Rights of data subjects

If Personio SE & Co. KG as the controller processes personal data, you as the data subject have certain rights under Chapter III of the EU General Data Protection Regulation (GDPR), depending on the legal basis and the purpose of the processing, in particular the right of access (article 15 of the GDPR) and the rights to rectification (article 16 of the GDPR), erasure (article 17 of the GDPR), restriction of processing (article 18 of the GDPR), and data portability (article 20 of the GDPR), as well as the right to object (article 21 of the GDPR). If the personal data is processed with your consent, you have the right to withdraw this consent under article 7 III of the GDPR. To assert your rights as a data subject in relation to the data processed for the purpose of operating this recruitment website, please refer to Personio SE & Co.

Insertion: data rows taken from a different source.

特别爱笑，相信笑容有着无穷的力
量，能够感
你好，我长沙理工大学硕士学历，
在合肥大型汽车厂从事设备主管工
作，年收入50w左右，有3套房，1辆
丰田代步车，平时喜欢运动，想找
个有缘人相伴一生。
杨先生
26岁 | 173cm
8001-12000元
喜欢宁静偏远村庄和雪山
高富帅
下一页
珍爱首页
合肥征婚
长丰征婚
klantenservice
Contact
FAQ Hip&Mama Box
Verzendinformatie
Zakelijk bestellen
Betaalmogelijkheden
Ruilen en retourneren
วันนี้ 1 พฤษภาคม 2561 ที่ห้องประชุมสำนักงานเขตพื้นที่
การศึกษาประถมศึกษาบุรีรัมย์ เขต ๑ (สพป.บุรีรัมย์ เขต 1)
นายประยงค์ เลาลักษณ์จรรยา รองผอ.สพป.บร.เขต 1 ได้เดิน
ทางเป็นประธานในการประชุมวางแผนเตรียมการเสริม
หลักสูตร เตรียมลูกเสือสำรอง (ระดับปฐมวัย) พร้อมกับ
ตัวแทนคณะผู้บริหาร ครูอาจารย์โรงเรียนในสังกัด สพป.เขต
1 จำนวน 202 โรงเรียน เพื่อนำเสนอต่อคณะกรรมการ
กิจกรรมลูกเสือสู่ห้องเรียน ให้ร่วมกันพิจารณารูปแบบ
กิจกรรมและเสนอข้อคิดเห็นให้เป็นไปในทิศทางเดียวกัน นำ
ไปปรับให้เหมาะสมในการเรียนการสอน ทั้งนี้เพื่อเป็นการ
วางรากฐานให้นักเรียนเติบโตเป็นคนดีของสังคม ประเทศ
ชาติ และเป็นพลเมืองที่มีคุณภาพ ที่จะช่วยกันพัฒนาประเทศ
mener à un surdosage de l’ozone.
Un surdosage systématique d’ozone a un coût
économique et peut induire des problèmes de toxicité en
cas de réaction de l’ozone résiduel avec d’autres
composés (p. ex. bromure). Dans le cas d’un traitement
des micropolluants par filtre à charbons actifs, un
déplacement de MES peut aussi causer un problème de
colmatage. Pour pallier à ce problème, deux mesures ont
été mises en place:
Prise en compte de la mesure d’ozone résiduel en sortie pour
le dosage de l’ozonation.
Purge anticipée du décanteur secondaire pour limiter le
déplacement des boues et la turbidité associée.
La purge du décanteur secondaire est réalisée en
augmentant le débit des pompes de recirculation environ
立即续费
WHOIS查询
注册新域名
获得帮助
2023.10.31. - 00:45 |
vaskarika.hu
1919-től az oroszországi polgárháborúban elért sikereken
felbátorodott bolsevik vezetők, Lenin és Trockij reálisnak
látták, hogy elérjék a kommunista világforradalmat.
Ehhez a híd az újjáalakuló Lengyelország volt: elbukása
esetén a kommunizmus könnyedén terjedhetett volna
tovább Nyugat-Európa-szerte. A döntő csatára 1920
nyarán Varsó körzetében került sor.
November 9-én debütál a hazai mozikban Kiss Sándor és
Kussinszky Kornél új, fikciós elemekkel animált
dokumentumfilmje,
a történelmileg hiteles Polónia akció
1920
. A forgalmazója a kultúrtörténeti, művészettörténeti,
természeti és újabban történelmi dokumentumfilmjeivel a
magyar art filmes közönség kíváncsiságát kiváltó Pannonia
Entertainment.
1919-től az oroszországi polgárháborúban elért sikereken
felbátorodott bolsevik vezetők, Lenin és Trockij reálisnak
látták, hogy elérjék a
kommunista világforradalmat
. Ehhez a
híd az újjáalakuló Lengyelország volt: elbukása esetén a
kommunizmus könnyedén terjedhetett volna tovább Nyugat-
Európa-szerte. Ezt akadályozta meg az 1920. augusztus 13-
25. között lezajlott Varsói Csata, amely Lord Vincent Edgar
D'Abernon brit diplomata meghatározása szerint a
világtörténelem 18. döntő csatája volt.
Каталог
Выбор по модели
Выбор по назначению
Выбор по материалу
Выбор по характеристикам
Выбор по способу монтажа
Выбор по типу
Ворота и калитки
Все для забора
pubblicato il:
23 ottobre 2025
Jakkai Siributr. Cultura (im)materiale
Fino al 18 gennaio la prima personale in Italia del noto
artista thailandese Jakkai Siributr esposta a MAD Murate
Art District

KG’s Data Protection Officer (see item B).

Concluding provisions

Personio reserves the right to adjust this data privacy statement at any point in time to ensure that it is in line with the current legal requirements at all times, or in order to accommodate changes in the services offered, for example when new services are introduced. In this case, the new data privacy statement applies to any later visit of this recruitment website or any later job application.